Exercise brief: When copying the listing below, skip every picture and repeat exactly the lines from the first one through the line that contains "s para orientarte.".

Record extracts:
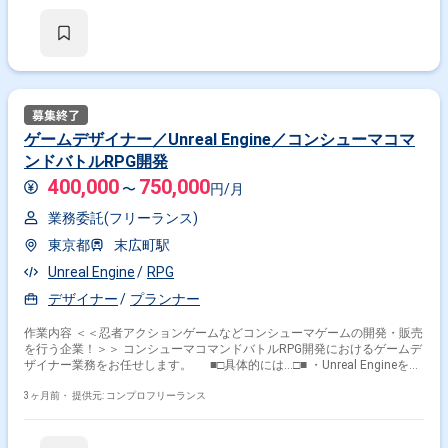
ゲームデザイナー／Unreal Engine／コンシューマコマ
ンドバトルRPG開発
400,000
750,000
〜
円/月
業務委託(フリーランス)
東京都
末広町駅
Unreal Engine
RPG
デザイナー
プランナー
作業内容 ＜＜忍者アクションゲームなどコンシューマゲームの開発・販売
を行う企業！＞＞ コンシューマコマンドバトルRPG開発におけるゲームデ
ザイナー業務をお任せします。 ■□具体的には…□■ ・Unreal Engineを使
用した3Dゲーム開発におけるフィールド設定 ・ダンジョンレベルデザイ
ン仕様設計、組み込み ・各アートパート／プログラマーとの連携 ・制作
3ヶ月前・
提供元: コンプロフリーランス
フローの最適化 ・演出／見せ方の提案、作成 ＜こんな方におすすめで
す！＞ ・デザインスキルを活かしたい方 ・新しい技術や表現に挑戦した
い方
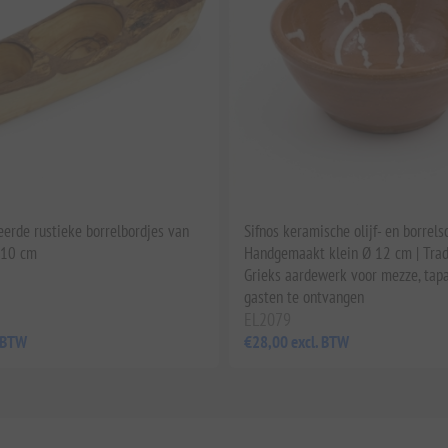
eerde rustieke borrelbordjes van
Sifnos keramische olijf- en borrels
5x10 cm
Handgemaakt klein Ø 12 cm | Trad
Grieks aardewerk voor mezze, tap
gasten te ontvangen
EL2079
. BTW
€28,00 excl. BTW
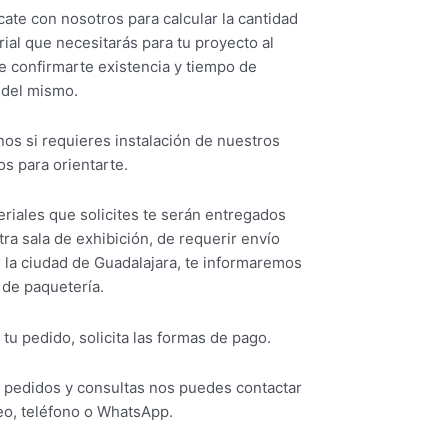
ate con nosotros para calcular la cantidad
ial que necesitarás para tu proyecto al
e confirmarte existencia y tiempo de
 del mismo.
os si requieres instalación de nuestros
s para orientarte.
riales que solicites te serán entregados
ra sala de exhibición, de requerir envío
 la ciudad de Guadalajara, te informaremos
 de paquetería.
 tu pedido, solicita las formas de pago.
s pedidos y consultas nos puedes contactar
eo, teléfono o WhatsApp.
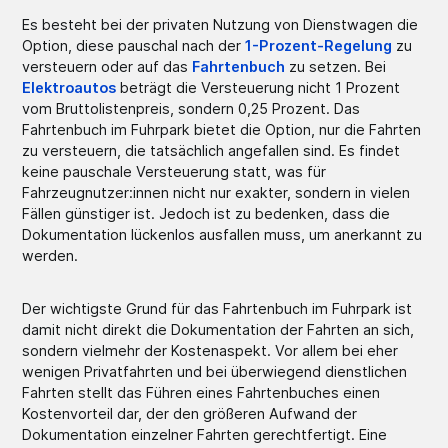
Es besteht bei der privaten Nutzung von Dienstwagen die
Option, diese pauschal nach der
1-Prozent-Regelung
zu
versteuern oder auf das
Fahrtenbuch
zu setzen. Bei
Elektroautos
beträgt die Versteuerung nicht 1 Prozent
vom Bruttolistenpreis, sondern 0,25 Prozent. Das
Fahrtenbuch im Fuhrpark bietet die Option, nur die Fahrten
zu versteuern, die tatsächlich angefallen sind. Es findet
keine pauschale Versteuerung statt, was für
Fahrzeugnutzer:innen nicht nur exakter, sondern in vielen
Fällen günstiger ist. Jedoch ist zu bedenken, dass die
Dokumentation lückenlos ausfallen muss, um anerkannt zu
werden.
Der wichtigste Grund für das Fahrtenbuch im Fuhrpark ist
damit nicht direkt die Dokumentation der Fahrten an sich,
sondern vielmehr der Kostenaspekt. Vor allem bei eher
wenigen Privatfahrten und bei überwiegend dienstlichen
Fahrten stellt das Führen eines Fahrtenbuches einen
Kostenvorteil dar, der den größeren Aufwand der
Dokumentation einzelner Fahrten gerechtfertigt. Eine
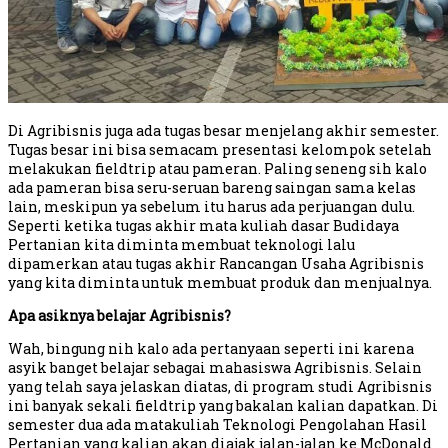
Di Agribisnis juga ada tugas besar menjelang akhir semester.
Tugas besar ini bisa semacam presentasi kelompok setelah
melakukan fieldtrip atau pameran. Paling seneng sih kalo
ada pameran bisa seru-seruan bareng saingan sama kelas
lain, meskipun ya sebelum itu harus ada perjuangan dulu.
Seperti ketika tugas akhir mata kuliah dasar Budidaya
Pertanian kita diminta membuat teknologi lalu
dipamerkan atau tugas akhir Rancangan Usaha Agribisnis
yang kita diminta untuk membuat produk dan menjualnya.
Apa asiknya belajar Agribisnis?
Wah, bingung nih kalo ada pertanyaan seperti ini karena
asyik banget belajar sebagai mahasiswa Agribisnis. Selain
yang telah saya jelaskan diatas, di program studi Agribisnis
ini banyak sekali fieldtrip yang bakalan kalian dapatkan. Di
semester dua ada matakuliah Teknologi Pengolahan Hasil
Pertanian yang kalian akan diajak jalan-jalan ke McDonald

Answer area:
ゲームデザイナー／Unreal Engine／コンシューマコマ
ンドバトルRPG開発
400,000
750,000
〜
円/月
業務委託(フリーランス)
東京都
末広町駅
Unreal Engine
RPG
デザイナー
プランナー
作業内容 ＜＜忍者アクションゲームなどコンシューマゲームの開発・販売
を行う企業！＞＞ コンシューマコマンドバトルRPG開発におけるゲームデ
ザイナー業務をお任せします。 ■□具体的には…□■ ・Unreal Engineを使
用した3Dゲーム開発におけるフィールド設定 ・ダンジョンレベルデザイ
ン仕様設計、組み込み ・各アートパート／プログラマーとの連携 ・制作
3ヶ月前・
提供元: コンプロフリーランス
フローの最適化 ・演出／見せ方の提案、作成 ＜こんな方におすすめで
す！＞ ・デザインスキルを活かしたい方 ・新しい技術や表現に挑戦した
い方
eerde rustieke borrelbordjes van
Sifnos keramische olijf- en borrels
5x10 cm
Handgemaakt klein Ø 12 cm | Trad
Grieks aardewerk voor mezze, tap
gasten te ontvangen
EL2079
. BTW
€28,00 excl. BTW
ate con nosotros para calcular la cantidad
ial que necesitarás para tu proyecto al
e confirmarte existencia y tiempo de
 del mismo.
os si requieres instalación de nuestros
s para orientarte.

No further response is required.